Winkel Tripel Projections

Figure 1. A Winkel Tripel projection.

The Winkel Tripel projection was developed in 1921 by Oswald Winkel (1873 - 1953). Contrary to popular belief, Tripel is not somebody's name; it is a German term meaning a combination of three elements. Winkel choose the name Tripel because he had developed a compromise projection; it does not eliminate area, direction or distance distortions; rather, it tries to minimize the sum of all three.

Prior to 1998, the Winkel Tripel projection was not considered particularly exceptional. However, in 1998 the National Geographic Society announced that it was adopting the Winkel Tripel as its standard projection for maps of the entire world. As a result of this announcement, interest in the Winkel Tripel projection has skyrocketed over the last few years.

The Winkel Tripel is unusual in that it is created by averaging the X and Y coordinates from two other seldom-used projections: the Aitoff and the Equirectangular. The result is a projection that looks a lot like the Robinson (but remember that Winkel developed his projection about 42 years before Robinson developed his, so you can't accuse Winkel of plagiarism). However, the Winkel Tripel has a few unique qualities of its own.
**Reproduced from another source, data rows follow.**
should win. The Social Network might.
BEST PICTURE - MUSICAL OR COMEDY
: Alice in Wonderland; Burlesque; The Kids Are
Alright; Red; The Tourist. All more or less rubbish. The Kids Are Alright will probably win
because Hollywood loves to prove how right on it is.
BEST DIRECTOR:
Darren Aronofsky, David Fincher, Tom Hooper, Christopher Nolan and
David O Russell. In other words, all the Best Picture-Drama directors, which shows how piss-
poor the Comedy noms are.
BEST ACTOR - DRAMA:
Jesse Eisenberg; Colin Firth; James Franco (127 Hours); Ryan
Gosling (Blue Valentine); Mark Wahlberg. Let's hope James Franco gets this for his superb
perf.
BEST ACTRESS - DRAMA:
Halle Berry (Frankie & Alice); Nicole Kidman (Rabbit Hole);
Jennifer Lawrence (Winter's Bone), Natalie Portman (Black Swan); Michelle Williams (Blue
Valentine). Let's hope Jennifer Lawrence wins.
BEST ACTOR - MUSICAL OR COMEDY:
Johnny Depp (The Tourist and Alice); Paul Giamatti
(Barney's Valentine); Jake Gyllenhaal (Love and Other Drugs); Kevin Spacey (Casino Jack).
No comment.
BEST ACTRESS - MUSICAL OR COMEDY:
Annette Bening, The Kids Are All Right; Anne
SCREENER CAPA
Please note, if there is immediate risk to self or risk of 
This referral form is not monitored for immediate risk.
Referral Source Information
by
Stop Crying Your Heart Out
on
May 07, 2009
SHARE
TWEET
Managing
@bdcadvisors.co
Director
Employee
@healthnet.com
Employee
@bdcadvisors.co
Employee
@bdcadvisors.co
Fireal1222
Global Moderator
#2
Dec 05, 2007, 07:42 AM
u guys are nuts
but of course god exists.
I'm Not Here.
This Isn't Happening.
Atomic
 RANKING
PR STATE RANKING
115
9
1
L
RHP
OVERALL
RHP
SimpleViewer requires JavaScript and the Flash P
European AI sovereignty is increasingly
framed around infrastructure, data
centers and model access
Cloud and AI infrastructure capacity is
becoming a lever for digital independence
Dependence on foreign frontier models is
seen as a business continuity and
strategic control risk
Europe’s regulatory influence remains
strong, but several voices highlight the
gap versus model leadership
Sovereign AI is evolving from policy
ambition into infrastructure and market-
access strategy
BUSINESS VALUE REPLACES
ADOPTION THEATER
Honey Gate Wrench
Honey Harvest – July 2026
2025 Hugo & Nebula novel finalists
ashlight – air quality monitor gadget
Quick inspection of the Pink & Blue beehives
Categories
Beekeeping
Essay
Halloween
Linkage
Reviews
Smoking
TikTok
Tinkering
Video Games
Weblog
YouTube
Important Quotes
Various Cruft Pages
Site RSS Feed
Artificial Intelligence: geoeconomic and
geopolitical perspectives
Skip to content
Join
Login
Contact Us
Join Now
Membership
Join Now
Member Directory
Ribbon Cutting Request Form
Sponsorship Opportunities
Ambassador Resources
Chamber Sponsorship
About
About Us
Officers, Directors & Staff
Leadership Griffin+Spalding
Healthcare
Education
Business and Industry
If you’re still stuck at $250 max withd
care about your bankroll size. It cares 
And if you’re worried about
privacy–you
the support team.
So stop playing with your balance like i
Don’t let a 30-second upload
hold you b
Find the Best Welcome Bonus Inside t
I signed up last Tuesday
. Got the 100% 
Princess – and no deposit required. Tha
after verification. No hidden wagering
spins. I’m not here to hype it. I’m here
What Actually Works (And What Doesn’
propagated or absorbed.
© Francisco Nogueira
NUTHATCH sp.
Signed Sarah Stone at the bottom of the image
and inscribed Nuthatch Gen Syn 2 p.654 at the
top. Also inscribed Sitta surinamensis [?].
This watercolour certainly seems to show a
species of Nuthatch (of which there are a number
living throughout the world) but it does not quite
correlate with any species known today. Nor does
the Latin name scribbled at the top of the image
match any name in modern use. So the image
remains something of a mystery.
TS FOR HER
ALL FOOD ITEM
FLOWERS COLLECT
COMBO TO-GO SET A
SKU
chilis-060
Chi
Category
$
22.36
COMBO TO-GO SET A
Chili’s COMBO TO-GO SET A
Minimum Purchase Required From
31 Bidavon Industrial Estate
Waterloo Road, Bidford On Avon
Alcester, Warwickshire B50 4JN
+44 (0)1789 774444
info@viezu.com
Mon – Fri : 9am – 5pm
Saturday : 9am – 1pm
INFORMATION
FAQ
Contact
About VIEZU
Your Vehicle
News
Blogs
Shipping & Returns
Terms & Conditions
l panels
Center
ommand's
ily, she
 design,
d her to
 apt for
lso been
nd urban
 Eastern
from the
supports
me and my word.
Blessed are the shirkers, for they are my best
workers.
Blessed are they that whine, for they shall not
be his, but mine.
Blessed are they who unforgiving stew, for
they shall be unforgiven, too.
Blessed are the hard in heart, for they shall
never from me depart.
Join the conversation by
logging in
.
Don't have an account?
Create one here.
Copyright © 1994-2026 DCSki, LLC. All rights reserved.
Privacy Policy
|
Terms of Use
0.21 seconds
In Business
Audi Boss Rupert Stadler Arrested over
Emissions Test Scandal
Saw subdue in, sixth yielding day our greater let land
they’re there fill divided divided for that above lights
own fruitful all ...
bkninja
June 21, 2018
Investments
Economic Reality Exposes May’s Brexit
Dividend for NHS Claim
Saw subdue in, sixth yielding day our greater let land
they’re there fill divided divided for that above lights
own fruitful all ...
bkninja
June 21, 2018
For example, lines of latitude in a Robinson projection are parallel straight lines, while in a Winkel Tripel they are slightly curved, nonparallel lines.

Form: The Winkel Tripel has a modified planner form, which means that the developable surface is slightly curved, and not completely flat as it is in a projection with a true planner form.
Case: Winkel tripel projections are typically secant, although it is not uncommon to create a tangent version of the projection.
Aspect: The Winkel Tripel projection is based on a normal aspect.
Variation Within Winkel Tripel Projections: Winkel Tripel projections differ in the locations of their lines of tangency and their central meridians.

Distortions
- Shearing: The Winkel Tripel projection is not conformal; shapes are not depicted as accurately as they would be in a true conformal projection. However, the shape distortion in the Winkel Tripel is moderate compared to most other non-conformal projections. The only portions of the Winkel Tripel projection that suffer from severe shape distortion are the polar regions near the east and west edges of the map.
- Tearing: Winkel Tripel maps show lines of latitude as slightly curved, nonparallel lines (becoming more curved as they get closer to the poles) and lines of longitude as nonparallel lines that become increasingly curved as you move farther away from the map's central meridian. The poles are shown as straight lines (approximately 0.4 times as long as the equator) and the east and west edges of the map are curved lines 180° from the map's central meridian. Tearing occurs along these edges. The Winkel Tripel projection is not well suited to building interrupted maps.
- Compression: The Winkel Tripel projection is not equivalent; it does suffer from compression. However, the distortion of area in the Winkel Tripel is moderate compared to most other non-equivalent projections. The only portions of the Winkel Tripel projection that suffer from severe area distortion are the polar regions near the east and west edges of the map.
- Equivalence: The Winkel Tripel projection is not equivalent; it does suffer from compression. However, the distortion of area in the Winkel Tripel is moderate compared to most other non-equivalent projections. The only portions of the Winkel Tripel projection that suffer from severe area distortion are the polar regions near the east and west edges of the map.
- Conformality: The Winkel Tripel projection is not conformal; shapes are not depicted as accurately as they would be in a true conformal projection. However, the shape distortion in the Winkel Tripel is moderate compared to most other non-conformal projections. The only portions of the Winkel Tripel projection that suffer from severe shape distortion are the polar regions near the east and west edges of the map.
- Equidistance: The Winkel Tripel projection is not equidistant; there is no point or points from which distances are shown accurately..
- Azimuthality: The Winkel Tripel projection is not azimuthal; there is no point or points from which directions are shown accurately.
Uses: The Winkel Tripel is a compromise projection that is neither conformal nor equivalent. While just about every point in a Winkel Tripel map suffers from a small amount of each possible type of distortion, just about no point in such a map suffers from major distortions of any kind. This makes the projection very well suited for general purpose mapping. It is suited only for mapping the entire world; it is rarely if ever used to map anything smaller than the whole planet.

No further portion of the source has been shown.